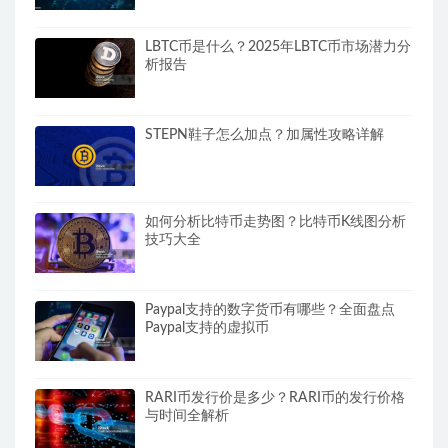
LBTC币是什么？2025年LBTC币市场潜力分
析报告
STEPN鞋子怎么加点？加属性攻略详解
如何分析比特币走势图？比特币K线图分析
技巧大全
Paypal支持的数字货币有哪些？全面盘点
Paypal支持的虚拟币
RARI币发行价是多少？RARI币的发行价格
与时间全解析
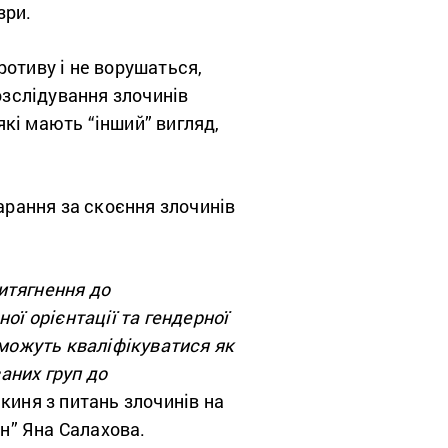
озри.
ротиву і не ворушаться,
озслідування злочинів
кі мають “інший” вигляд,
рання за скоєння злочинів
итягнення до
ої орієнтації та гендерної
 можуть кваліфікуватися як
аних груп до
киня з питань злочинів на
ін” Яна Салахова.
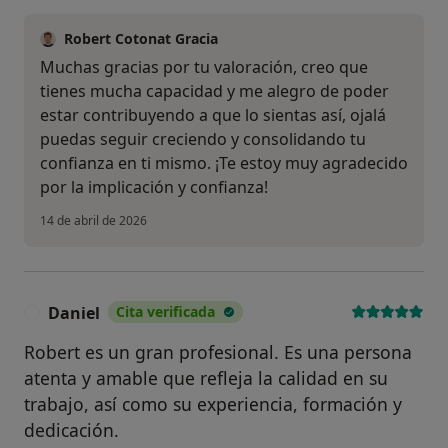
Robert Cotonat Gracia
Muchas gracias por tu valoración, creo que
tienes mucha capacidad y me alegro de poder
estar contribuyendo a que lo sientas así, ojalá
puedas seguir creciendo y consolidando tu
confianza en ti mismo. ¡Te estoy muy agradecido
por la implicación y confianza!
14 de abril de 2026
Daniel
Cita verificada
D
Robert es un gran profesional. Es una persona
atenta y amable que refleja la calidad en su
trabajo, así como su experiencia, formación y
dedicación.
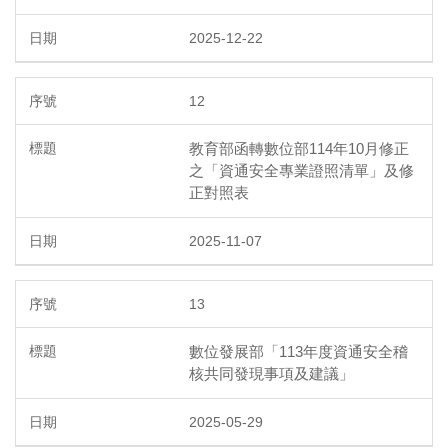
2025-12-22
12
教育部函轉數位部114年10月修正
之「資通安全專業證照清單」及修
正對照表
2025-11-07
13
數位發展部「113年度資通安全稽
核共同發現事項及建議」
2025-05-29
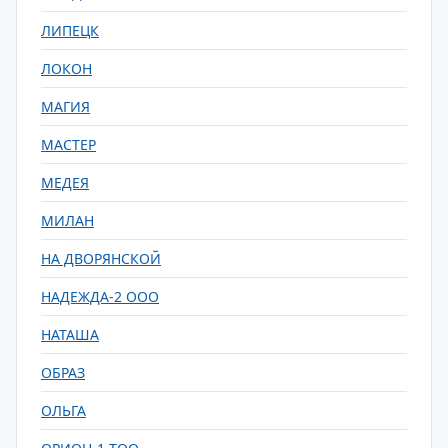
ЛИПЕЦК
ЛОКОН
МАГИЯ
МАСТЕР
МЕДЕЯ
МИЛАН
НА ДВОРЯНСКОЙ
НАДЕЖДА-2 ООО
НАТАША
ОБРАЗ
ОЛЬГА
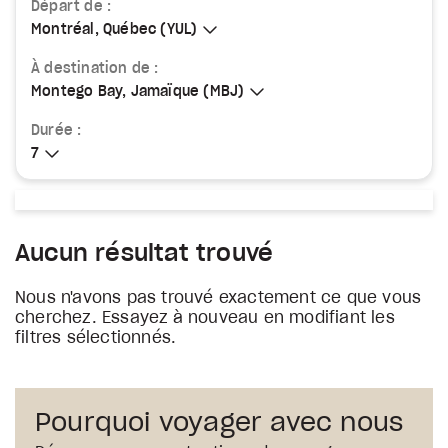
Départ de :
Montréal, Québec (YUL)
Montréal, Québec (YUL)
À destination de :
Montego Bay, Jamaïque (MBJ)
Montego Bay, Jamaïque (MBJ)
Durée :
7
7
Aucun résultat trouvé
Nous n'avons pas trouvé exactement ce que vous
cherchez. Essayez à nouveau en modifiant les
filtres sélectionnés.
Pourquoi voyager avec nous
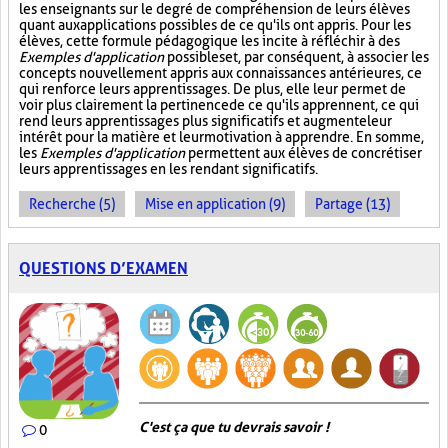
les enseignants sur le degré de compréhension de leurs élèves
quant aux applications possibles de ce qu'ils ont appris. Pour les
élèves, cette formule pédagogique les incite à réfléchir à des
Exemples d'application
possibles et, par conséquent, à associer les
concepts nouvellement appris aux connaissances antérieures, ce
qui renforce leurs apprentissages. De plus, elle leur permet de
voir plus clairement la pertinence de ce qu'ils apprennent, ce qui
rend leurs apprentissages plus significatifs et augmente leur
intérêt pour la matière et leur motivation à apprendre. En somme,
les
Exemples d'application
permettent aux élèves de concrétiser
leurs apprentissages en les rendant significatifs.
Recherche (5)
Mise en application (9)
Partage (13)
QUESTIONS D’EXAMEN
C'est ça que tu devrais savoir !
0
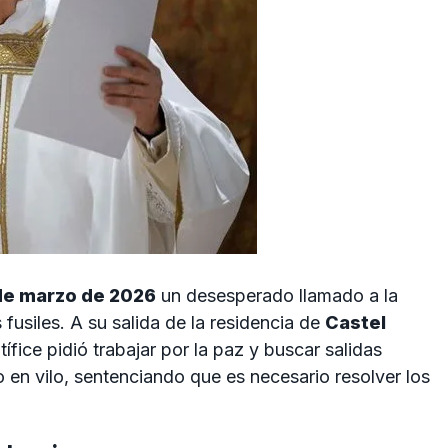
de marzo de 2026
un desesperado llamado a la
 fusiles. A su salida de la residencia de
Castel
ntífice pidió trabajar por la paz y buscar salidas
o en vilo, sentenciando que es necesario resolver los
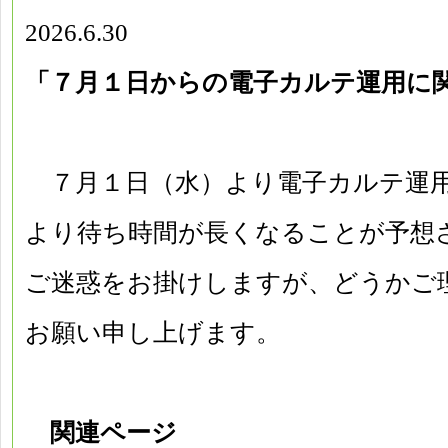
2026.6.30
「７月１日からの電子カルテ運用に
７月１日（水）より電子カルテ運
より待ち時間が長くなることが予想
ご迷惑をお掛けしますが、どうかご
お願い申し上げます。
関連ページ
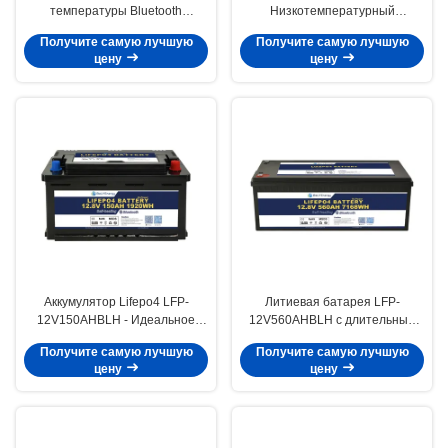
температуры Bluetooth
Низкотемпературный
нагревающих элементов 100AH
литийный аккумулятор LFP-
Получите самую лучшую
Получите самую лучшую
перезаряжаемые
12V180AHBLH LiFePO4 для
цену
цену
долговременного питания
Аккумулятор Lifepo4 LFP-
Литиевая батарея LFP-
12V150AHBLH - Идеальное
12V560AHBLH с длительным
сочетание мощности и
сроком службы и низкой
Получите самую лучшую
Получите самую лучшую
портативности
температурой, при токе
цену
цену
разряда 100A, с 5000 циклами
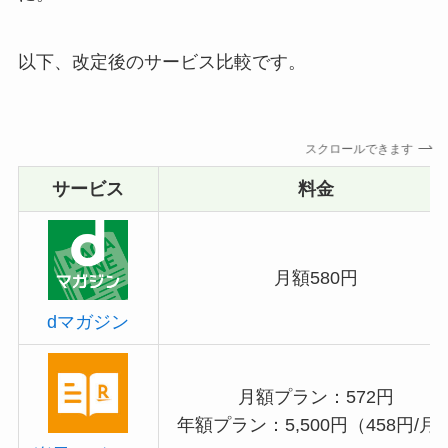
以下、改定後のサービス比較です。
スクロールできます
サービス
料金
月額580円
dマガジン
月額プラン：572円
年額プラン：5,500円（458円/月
#####
Goal of the exercise
Only the lines from where the data begins to the line with "atenta y amable que refleja la calidad en su", both of them included, should be reproduced word for word; no pictures.

Answer space
LBTC币是什么？2025年LBTC币市场潜力分
析报告
STEPN鞋子怎么加点？加属性攻略详解
如何分析比特币走势图？比特币K线图分析
技巧大全
Paypal支持的数字货币有哪些？全面盘点
Paypal支持的虚拟币
RARI币发行价是多少？RARI币的发行价格
与时间全解析
озри.
ротиву і не ворушаться,
озслідування злочинів
кі мають “інший” вигляд,
рання за скоєння злочинів
итягнення до
ої орієнтації та гендерної
 можуть кваліфікуватися як
аних груп до
киня з питань злочинів на
ін” Яна Салахова.
Robert Cotonat Gracia
Muchas gracias por tu valoración, creo que
tienes mucha capacidad y me alegro de poder
estar contribuyendo a que lo sientas así, ojalá
puedas seguir creciendo y consolidando tu
confianza en ti mismo. ¡Te estoy muy agradecido
por la implicación y confianza!
14 de abril de 2026
Daniel
Cita verificada
D
Robert es un gran profesional. Es una persona
atenta y amable que refleja la calidad en su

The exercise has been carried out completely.